KÜRESEL ısınmanın boş gezenin boş kalfalarının hobisi olmadığı artık kesinleşti. Binlerce bilim insanından oluşan büyük bir kalabalık, “0 noktasına” yaklaşmakta olduğumuzu söylüyor.
Yani iklim değişiminin tedrici bir seyir izlemekten çıkıp ani iklim değişimi evresine ulaşmamıza az kaldı.
Dünyanın sıcaklığı 1800’den bu yana 0.8 derece arttı. Bilim insanları sıcaklığın 2 derece artması halinde ani iklim değişiminin başlayacağını söylüyorlar. Yani 1.3 derecelik bir artış geri dönülmez sonuçlarla karşılaşmamıza yol açabilir. 200 yılda dünya ısısının 0.8 derece artmış olması 1.3 derece artışın 400 yılda gerçekleşeceği anlamına gelmiyor. Gelmiyor çünkü dünyada artık çok daha fazla sera gazı salımı var.
Geri dönülmez noktaya sıçradıktan sonra nasıl bir hayat olacağı konusunda rivayet muhtelif ama bunun, bildiğimiz hayat olmayacağı çok açık. Dikkat ederek bakılırsa, zaten uzun bir süredir, bildiğimiz dünyanın o dünya olmadığı da görülebilir. 2003 yılında sıcak hava dalgasının Fransa’da çoğu yaşlı 3 bin kişinin ölümüne sebep olması nasıl açıklanabilir?
Isı dalgaları artıyor. Dünya yüzyıllardır en sıcak günlerini yaşıyor ve her sıcak dalgası başta yaşlılar ve çocuklar olmak üzere on binlerce insanın ölümüne sebep oluyor.
Büyük çaplı yıkımlar yaşanıyor, türler ortadan kalkıyor. Dünya üzerinde bir yandan kuraklık artıyor ve daha yaygın alanları etkisi altına alıyor. Diğer yandan ise seller ve onlara bağlı olarak toprak kaymaları artıyor.
Yağmurlar artık tahrip edici. Kasırgaların hem sayısı artıyor hem de şiddetleri.
Küresel ısınmaya bağlı göçler çoğalıyor. Avrupa’da iklim değişimine bağlı göçmenliği engellemek için yeni silâhlı bürolar kuruluyor.
Kuraklık açlık getiriyor. Tarım alanları daralıyor. Tarım ürünlerine büyük zamlar geliyor. Kapitalizmin varoluşunun kopmaz bir parçası olan gıda krizi ve açlık, iklim değişimine bağlı olarak daha da derinleşen bir felâket haline geliyor.

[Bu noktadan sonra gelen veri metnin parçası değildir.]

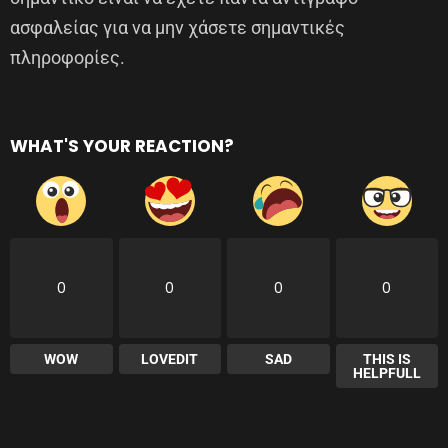
ασφαλείας για να μην χάσετε σημαντικές
πληροφορίες.
WHAT'S YOUR REACTION?
0
0
0
0
WOW
LOVEDIT
SAD
THIS IS
HELPFULL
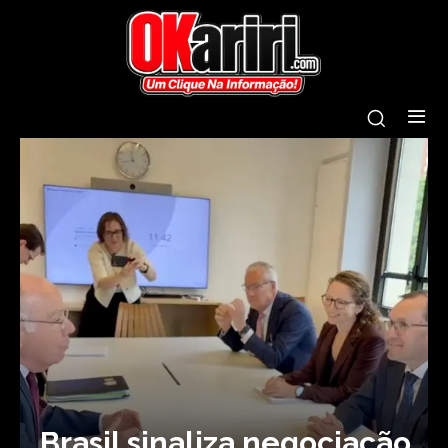
Brasil sinaliza negociação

Bu yüzden kapitalizm insanlığı iki krizle yüz yüze bıraktı. Bir yandan iklim krizi, bir yandan kapitalizmin kâr oranlarının düşmesinden kaynaklanan kriz.
25 Nisan’da Küresel Eylem Grubu’nun düzenlediği miting, iklim değişimi konusunda insanlığın vereceği en önemli mücadele yılı olan 2009’daki ilk eylem olacak. 2009’un sonunda Kopenhag’da, Kyoto Protokolü’nden sonra nasıl bir uluslar arası anlaşmanın hazırlanacağı, şirket lobileriyle içli dışlı hükümetlere bırakılmayacak kadar ciddî bir konu çünkü.
“Güneş, rüzgâr, bize yeter” diyenler mi etkili olacak, her şeyi sermaye birikiminin ihtiyaçlarına göre düzenleme meraklıları mı? 25 Nisan’a siz de katılın, cevabı şirketler değil bizler verelim.